Swingin’ The Wheel on Wills.

Asleep at the Wheel

Ride With Bob

IT’S HARD TO FIGURE OUT WHETHER Ride With Bob is a tribute to the late Bob Wills, the king of Western swing, or a tribute to Ray Benson, the leader of Asleep at the Wheel. That’s because no single person (okay, Alvin Crow, maybe) has done as much to advance the cause of Western swing as Benson has over the past quarter century. It’s been that long since the last great Wills rave-up, 1974’s For the Last Time, which functioned as a tribute album and a reunion for various Playboys, arguably the most storied lineup in Texas music. Fittingly, Benson coaxes the best out of contemporary Nashville stars while demonstrating he was cut from the same cloth as Bob himself.

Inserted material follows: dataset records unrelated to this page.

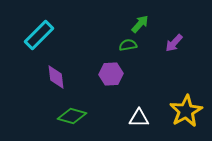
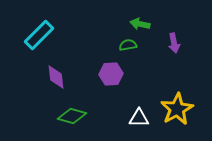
green arrow: rotated 120 degrees counterclockwise
purple arrow: rotated 54 degrees counterclockwise
yellow star: moved 9 px left, 2 px up
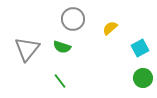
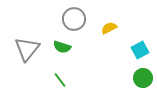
gray circle: moved 1 px right
yellow semicircle: moved 1 px left; rotated 14 degrees clockwise
cyan square: moved 2 px down
green line: moved 1 px up
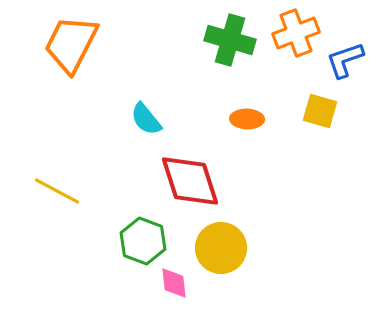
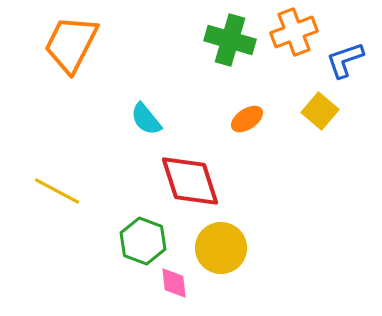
orange cross: moved 2 px left, 1 px up
yellow square: rotated 24 degrees clockwise
orange ellipse: rotated 36 degrees counterclockwise
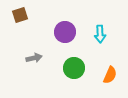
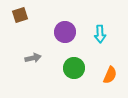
gray arrow: moved 1 px left
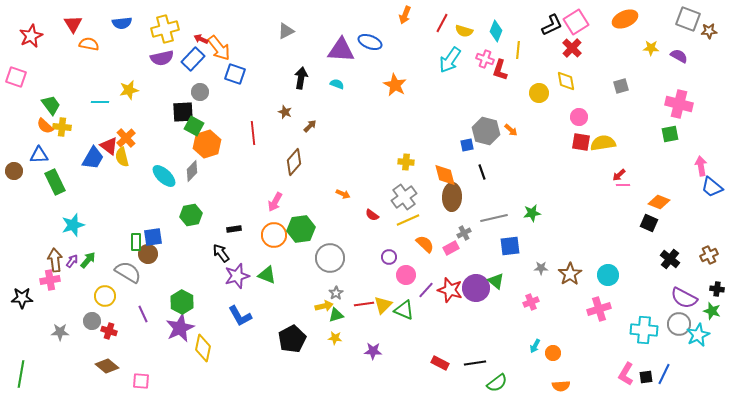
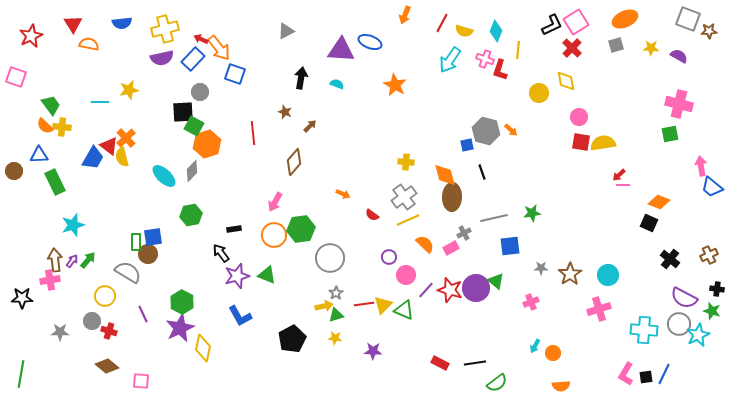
gray square at (621, 86): moved 5 px left, 41 px up
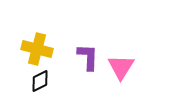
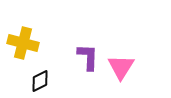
yellow cross: moved 14 px left, 6 px up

Wills’ voice kicks off the proceedings, talking about playing dances, driving six hundred miles and sneaking in a few hours of sleep, and playing another dance. The fiddle medley that follows, “Bob’s Breakdowns,” is a balm of reassurance that Western swing’s rhythmic foundation, jazz framework, and energizing sound haven’t changed one iota. Dwight Yoakam does a suave turn as vocalist on “San Antonio Rose,” and Don Walser, the Pavarotti of the Plains, yodels his way through “I Ain’t Got Nobody.” Dixie Chick Natalie Maines infuses her vocal on “Roly Poly” with so much sass and spunk one actually feels hope for the future of country music. Then there’s Willie Nelson, whose “Goin’ Away Party” is backed by the smooth vocal choruses of Manhattan Transfer and violins instead of fiddles. There’s hardly a clunker in the bunch, though I wouldn’t have missed Lyle Lovett and Shawn Colvin’s perfunctory reading of “Faded Love.”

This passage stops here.